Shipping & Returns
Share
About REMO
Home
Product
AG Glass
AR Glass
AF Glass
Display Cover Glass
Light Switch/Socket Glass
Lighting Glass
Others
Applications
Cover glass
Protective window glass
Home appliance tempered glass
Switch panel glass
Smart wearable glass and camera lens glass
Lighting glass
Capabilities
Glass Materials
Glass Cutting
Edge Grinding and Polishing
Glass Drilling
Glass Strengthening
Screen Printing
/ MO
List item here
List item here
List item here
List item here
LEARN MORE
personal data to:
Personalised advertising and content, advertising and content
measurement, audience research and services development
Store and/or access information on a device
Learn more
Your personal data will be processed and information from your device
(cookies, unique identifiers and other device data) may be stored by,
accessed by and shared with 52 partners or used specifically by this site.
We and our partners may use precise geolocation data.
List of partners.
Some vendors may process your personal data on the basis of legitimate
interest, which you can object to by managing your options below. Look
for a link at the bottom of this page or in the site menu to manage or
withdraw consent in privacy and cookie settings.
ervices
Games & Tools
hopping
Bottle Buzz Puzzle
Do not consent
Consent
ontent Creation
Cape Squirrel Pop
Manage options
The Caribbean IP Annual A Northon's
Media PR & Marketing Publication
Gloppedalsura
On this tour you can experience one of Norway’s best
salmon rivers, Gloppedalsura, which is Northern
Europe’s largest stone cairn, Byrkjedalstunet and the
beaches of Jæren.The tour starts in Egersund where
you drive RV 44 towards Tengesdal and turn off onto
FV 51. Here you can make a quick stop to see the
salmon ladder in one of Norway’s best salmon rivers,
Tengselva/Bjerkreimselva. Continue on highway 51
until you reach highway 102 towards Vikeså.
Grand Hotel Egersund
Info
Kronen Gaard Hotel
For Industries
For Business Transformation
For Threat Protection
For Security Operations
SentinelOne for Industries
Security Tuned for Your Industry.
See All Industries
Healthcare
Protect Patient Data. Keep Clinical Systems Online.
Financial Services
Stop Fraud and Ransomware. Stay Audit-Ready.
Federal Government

※ ※ ※

Give again, exactly as written, the lines running from the first line of the data above through the line that contains "Smart wearable glass and camera lens glass".

Shipping & Returns
Share
About REMO
Home
Product
AG Glass
AR Glass
AF Glass
Display Cover Glass
Light Switch/Socket Glass
Lighting Glass
Others
Applications
Cover glass
Protective window glass
Home appliance tempered glass
Switch panel glass
Smart wearable glass and camera lens glass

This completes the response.